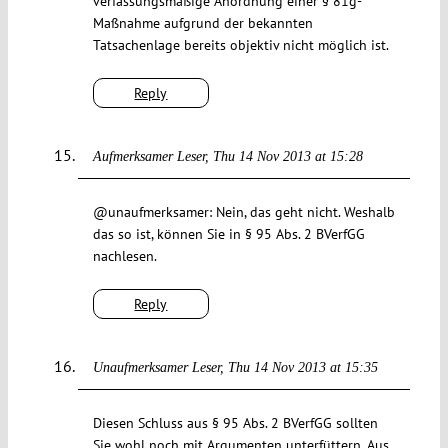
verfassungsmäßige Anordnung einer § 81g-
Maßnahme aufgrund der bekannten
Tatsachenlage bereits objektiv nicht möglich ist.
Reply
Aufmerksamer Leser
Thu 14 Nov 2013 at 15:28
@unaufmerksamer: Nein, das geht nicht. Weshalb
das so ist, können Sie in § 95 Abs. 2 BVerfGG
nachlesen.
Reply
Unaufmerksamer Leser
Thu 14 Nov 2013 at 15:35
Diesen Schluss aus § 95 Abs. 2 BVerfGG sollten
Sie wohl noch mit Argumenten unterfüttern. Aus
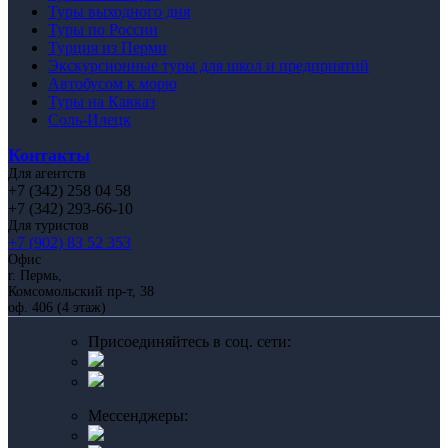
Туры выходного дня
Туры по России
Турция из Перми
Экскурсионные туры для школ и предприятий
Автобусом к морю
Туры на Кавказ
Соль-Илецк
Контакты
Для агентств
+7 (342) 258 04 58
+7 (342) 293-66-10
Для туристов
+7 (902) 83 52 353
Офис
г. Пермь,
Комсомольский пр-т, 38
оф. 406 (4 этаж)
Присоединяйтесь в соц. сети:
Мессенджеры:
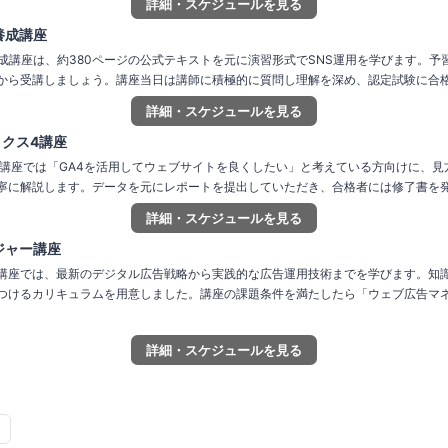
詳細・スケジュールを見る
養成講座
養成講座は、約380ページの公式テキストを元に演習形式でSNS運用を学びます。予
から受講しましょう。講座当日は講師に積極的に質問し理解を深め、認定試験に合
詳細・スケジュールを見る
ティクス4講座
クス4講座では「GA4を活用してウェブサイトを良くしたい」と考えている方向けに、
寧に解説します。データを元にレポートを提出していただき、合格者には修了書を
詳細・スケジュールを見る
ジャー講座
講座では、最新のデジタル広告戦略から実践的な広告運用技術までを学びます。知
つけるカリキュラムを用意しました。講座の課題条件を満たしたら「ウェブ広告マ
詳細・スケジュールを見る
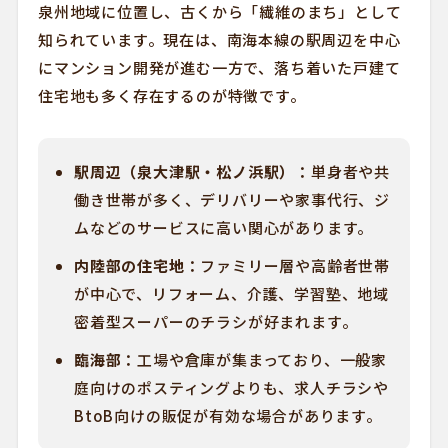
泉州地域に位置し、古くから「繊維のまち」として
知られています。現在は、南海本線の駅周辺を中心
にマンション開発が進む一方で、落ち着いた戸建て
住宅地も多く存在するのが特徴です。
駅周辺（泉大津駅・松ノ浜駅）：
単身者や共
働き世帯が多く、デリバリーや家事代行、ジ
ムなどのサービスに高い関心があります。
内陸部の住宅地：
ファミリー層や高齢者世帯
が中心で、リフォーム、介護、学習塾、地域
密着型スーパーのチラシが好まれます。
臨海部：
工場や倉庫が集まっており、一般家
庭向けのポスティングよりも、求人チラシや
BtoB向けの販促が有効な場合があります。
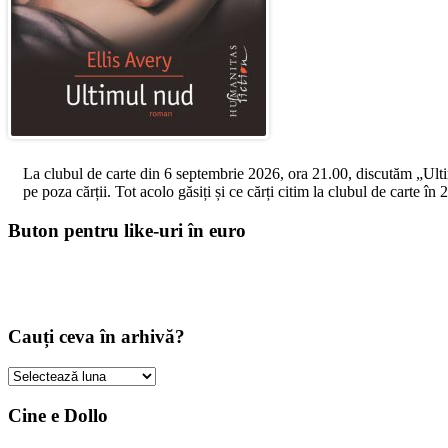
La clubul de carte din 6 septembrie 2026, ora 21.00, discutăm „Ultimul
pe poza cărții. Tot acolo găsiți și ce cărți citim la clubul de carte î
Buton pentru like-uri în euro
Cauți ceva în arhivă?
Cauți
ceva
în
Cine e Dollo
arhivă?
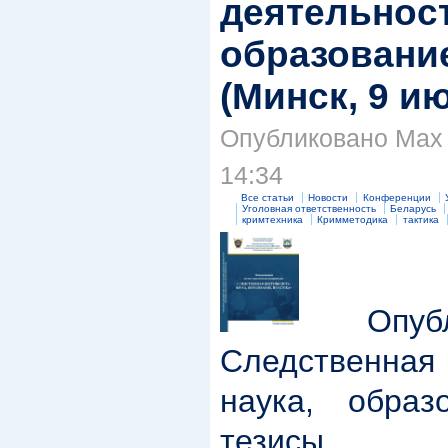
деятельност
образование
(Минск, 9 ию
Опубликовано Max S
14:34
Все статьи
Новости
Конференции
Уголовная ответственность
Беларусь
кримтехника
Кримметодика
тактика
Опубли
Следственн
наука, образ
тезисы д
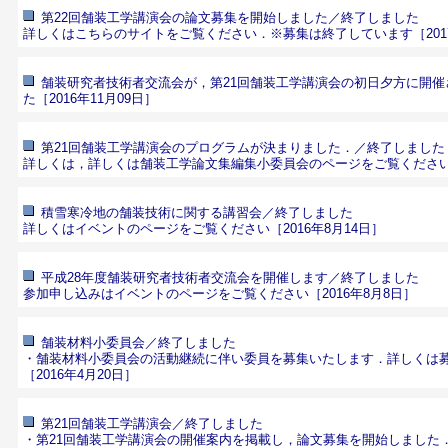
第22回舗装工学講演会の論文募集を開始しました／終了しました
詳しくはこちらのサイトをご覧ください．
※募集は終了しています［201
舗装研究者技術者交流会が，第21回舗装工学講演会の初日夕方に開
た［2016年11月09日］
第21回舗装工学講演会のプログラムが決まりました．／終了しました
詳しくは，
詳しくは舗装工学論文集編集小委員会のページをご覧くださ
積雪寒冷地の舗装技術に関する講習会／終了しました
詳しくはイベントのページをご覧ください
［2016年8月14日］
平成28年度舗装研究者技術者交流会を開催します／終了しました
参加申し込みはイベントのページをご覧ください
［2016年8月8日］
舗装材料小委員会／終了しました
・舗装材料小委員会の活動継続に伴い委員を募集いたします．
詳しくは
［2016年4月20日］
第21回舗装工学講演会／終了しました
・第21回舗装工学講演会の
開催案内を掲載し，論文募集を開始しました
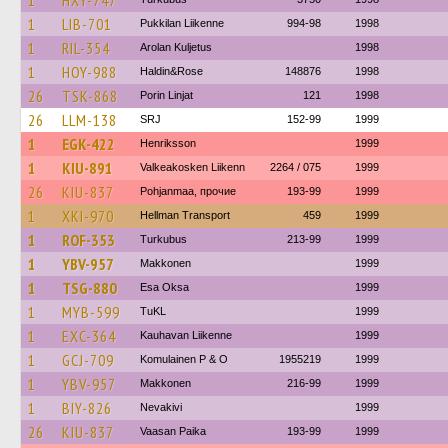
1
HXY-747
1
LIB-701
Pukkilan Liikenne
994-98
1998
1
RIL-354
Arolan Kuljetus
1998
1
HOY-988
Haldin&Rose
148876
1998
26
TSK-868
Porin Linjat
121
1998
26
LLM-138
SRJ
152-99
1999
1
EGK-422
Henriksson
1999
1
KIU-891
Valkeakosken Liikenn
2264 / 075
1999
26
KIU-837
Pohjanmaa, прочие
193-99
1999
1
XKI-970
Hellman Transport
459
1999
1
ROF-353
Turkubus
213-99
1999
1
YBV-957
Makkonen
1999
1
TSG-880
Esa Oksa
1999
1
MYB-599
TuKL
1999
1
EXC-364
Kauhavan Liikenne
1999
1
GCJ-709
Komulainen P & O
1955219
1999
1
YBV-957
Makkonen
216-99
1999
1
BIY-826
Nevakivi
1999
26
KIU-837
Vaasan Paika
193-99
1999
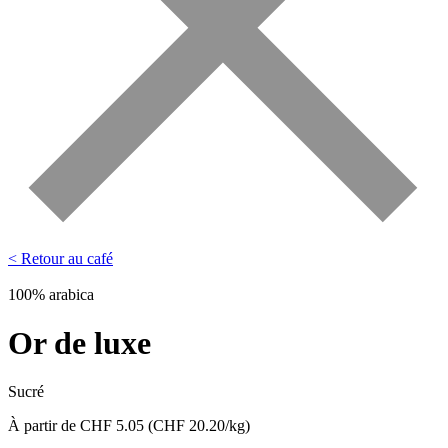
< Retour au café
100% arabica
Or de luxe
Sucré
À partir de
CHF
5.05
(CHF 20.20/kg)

Task details:
Give the count of lines in the data that contain the word "BVerfGG", and write nothing besides it.

Solution to this problem:
2